Went to see this tonight. A wonderful movie. There's a nice scene in it where Bertie, the speech-afflicted Duke of York, unexpectedly comes to visit Lowe, the speech therapist, to discuss his problem. Lowe's young sons had been engaged in building solid-molid aeroplanes on a table in the room, but had been gently shooed out in advance, leaving all their model-building paraphernalia behind. The duke wistfully admires their handiwork, telling Lowe how as a child he had always yearned to build models, but that his father, King George V, had forbidden it as an inappropriate passtime for a young member of the Royal Family. Lowe tries to draw him out further in an attempt at getting to the root of Bertie's speech problem, and as a reward for revealing personal intimacies, tells him he can glue the top wing onto the interplane struts of his son's "Curtiss Biplane," which the duke proceeds to do.

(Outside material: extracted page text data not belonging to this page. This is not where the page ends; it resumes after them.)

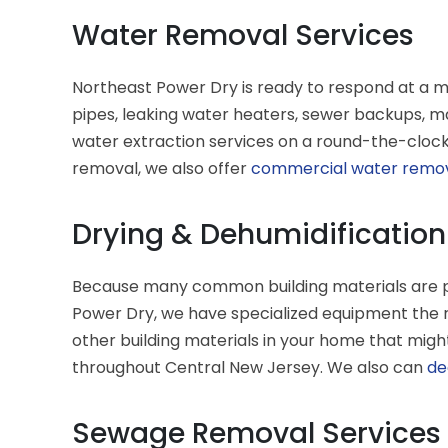
Water Removal Services
Northeast Power Dry is ready to respond at a 
pipes, leaking water heaters, sewer backups, m
water extraction services on a round-the-clock 
removal, we also offer
commercial water remo
Drying & Dehumidification
Because many common building materials are por
Power Dry, we have specialized equipment the r
other building materials in your home that migh
throughout Central New Jersey. We also can
de
Sewage Removal Services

It was a touching scene, made all the more enjoyable by the prominence of the hobby all of us here share...
And so it goes...

Balsabasher

Wow ! I must look out for that scene and make an effort to see this film,funnily enough I was only looking at an advertisement for it on a bus shelter awning today for this film,what a co-incidence,thanks for the heads up on this one,wonder who it was who actually made that solid ?
Barry.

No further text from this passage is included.